§ **Stored items from a collection**:
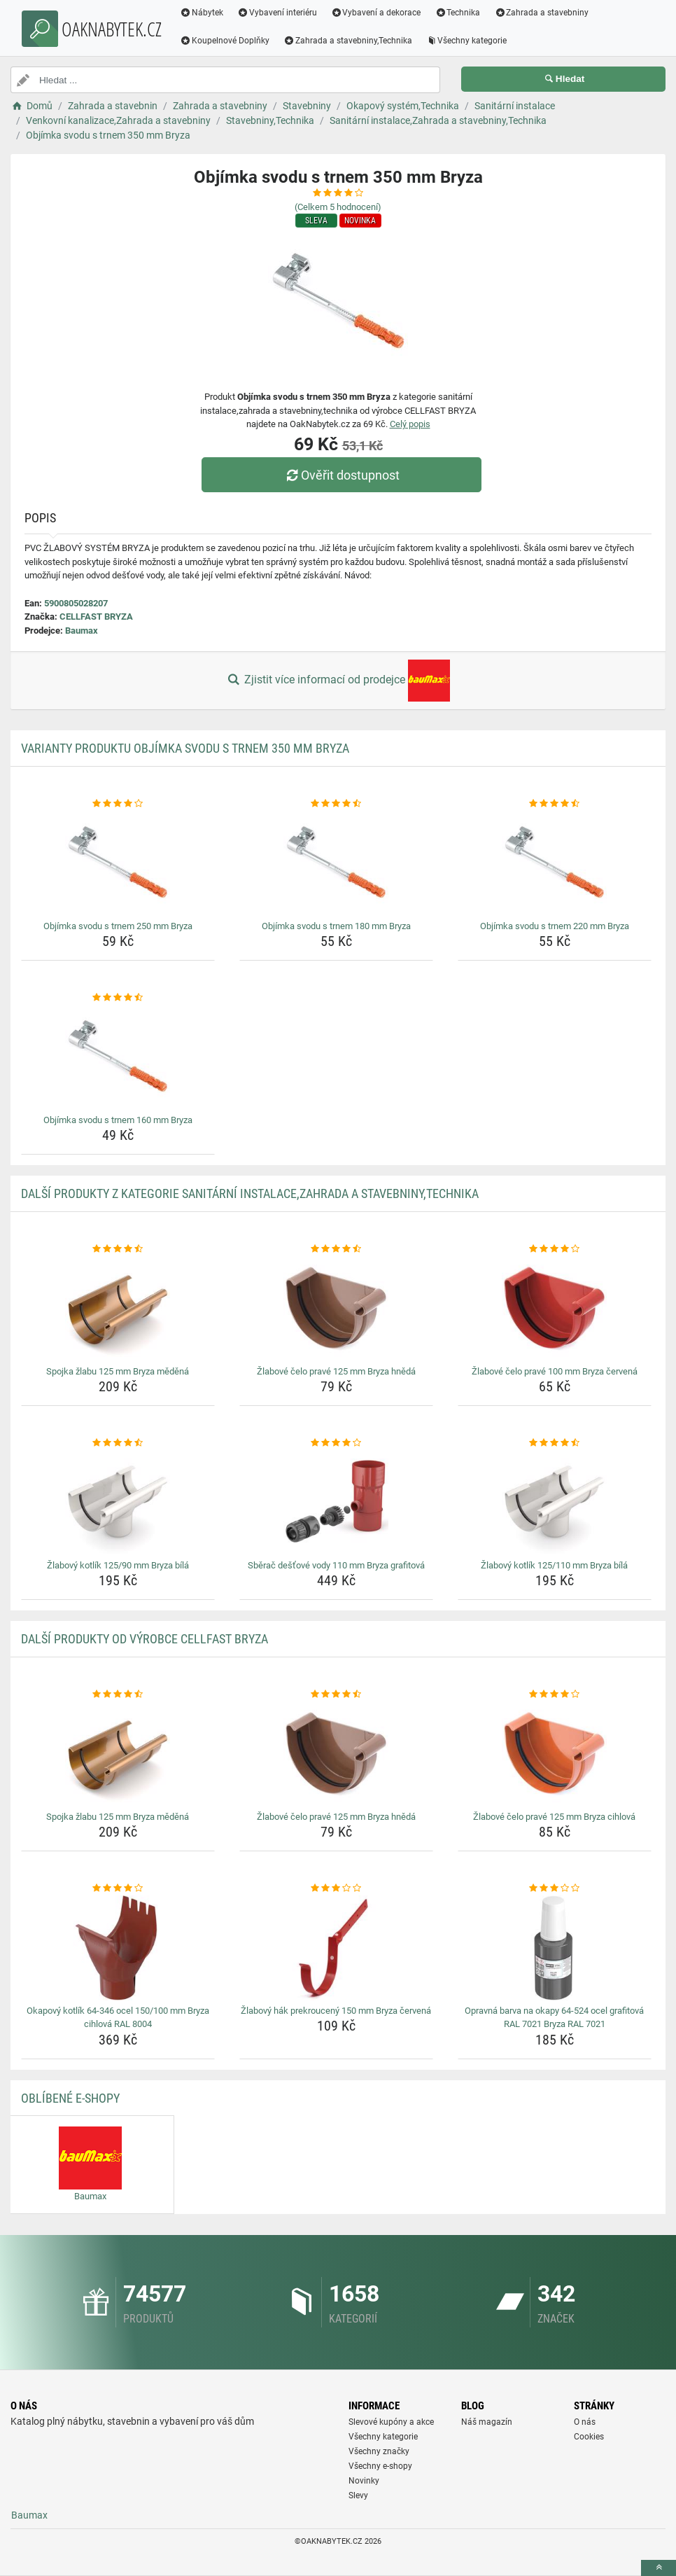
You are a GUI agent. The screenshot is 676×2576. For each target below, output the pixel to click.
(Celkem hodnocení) (338, 207)
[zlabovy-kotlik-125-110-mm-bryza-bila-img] (554, 1502)
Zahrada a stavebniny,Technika (347, 41)
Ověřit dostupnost (341, 475)
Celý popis (410, 424)
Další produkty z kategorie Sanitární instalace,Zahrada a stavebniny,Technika (250, 1193)
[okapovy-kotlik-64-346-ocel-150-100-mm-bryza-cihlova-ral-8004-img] (118, 1947)
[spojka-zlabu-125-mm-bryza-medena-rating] (118, 1249)
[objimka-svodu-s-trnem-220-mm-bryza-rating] (554, 804)
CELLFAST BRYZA (96, 616)
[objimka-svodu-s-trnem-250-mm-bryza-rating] (118, 804)
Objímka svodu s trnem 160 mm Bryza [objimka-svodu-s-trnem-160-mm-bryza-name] (117, 1120)
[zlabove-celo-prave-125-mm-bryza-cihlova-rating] (554, 1694)
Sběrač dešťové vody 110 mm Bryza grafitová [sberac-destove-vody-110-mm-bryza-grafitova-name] (336, 1565)
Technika (457, 13)
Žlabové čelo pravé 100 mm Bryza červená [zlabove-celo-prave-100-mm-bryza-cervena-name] (555, 1371)
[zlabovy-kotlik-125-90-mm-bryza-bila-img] (118, 1502)
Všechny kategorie (466, 41)
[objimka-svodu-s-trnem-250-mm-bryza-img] (118, 863)
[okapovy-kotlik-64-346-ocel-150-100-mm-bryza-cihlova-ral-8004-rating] (118, 1888)
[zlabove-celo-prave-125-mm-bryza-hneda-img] (336, 1308)
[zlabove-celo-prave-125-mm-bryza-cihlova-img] (554, 1753)
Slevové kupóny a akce (391, 2422)
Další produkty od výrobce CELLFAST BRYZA (144, 1638)
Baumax (81, 630)
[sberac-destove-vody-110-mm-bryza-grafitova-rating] (336, 1443)
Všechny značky (378, 2451)
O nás (585, 2422)
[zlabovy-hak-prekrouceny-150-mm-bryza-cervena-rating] (336, 1888)
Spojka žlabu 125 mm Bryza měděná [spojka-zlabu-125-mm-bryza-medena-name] (117, 1371)
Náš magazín (486, 2422)
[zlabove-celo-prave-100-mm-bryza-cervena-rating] (554, 1249)
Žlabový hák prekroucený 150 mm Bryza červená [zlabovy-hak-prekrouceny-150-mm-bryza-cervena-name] (336, 2010)
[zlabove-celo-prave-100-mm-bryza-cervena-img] (554, 1308)
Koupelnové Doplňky (224, 41)
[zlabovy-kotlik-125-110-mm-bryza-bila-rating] (554, 1443)
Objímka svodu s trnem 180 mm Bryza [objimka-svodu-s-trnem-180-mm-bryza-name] (336, 926)
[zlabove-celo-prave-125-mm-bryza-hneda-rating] (336, 1249)
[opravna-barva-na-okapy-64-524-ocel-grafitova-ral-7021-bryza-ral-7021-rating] (554, 1888)
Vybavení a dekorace (376, 13)
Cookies (589, 2437)
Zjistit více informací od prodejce (338, 681)
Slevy (358, 2495)
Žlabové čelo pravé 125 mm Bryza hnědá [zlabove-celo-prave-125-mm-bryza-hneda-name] (336, 1371)
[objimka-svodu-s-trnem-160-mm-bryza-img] (118, 1057)
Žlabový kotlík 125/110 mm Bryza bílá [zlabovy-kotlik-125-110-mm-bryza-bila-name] (554, 1565)
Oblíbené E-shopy (70, 2098)
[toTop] (658, 2568)
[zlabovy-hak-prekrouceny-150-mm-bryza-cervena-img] (336, 1947)
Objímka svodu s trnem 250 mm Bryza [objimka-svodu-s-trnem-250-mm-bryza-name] (117, 926)
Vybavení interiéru (277, 13)
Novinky (363, 2481)
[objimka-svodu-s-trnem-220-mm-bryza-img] (554, 863)
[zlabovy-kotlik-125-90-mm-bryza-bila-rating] (118, 1443)
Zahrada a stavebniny (541, 13)
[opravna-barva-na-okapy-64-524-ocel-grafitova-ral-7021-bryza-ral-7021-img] (554, 1947)
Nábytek (201, 13)
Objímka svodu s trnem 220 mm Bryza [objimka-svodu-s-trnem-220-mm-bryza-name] (554, 926)
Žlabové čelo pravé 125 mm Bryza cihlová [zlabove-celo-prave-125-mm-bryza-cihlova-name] (554, 1816)
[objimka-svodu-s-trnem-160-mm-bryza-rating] (118, 998)
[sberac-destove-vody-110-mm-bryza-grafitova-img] (336, 1502)
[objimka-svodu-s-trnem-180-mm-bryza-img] (336, 863)
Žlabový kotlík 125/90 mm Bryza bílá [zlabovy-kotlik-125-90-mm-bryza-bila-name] (118, 1565)
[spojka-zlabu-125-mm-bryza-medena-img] (118, 1308)
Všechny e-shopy (380, 2466)
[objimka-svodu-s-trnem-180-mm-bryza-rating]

§ **HOW TO COMPLETE THIS TASK**: Please copy the lines in the records above between the one holding "Náš magazín (486, 2422)" and the one holding "[zlabove-celo-prave-100-mm-bryza-cervena-img] (554, 1308)", inclusive, exactly and with no other line.

§ **SOLUTION**:
Náš magazín (486, 2422)
[zlabove-celo-prave-100-mm-bryza-cervena-rating] (554, 1249)
Žlabový hák prekroucený 150 mm Bryza červená [zlabovy-hak-prekrouceny-150-mm-bryza-cervena-name] (336, 2010)
[zlabove-celo-prave-100-mm-bryza-cervena-img] (554, 1308)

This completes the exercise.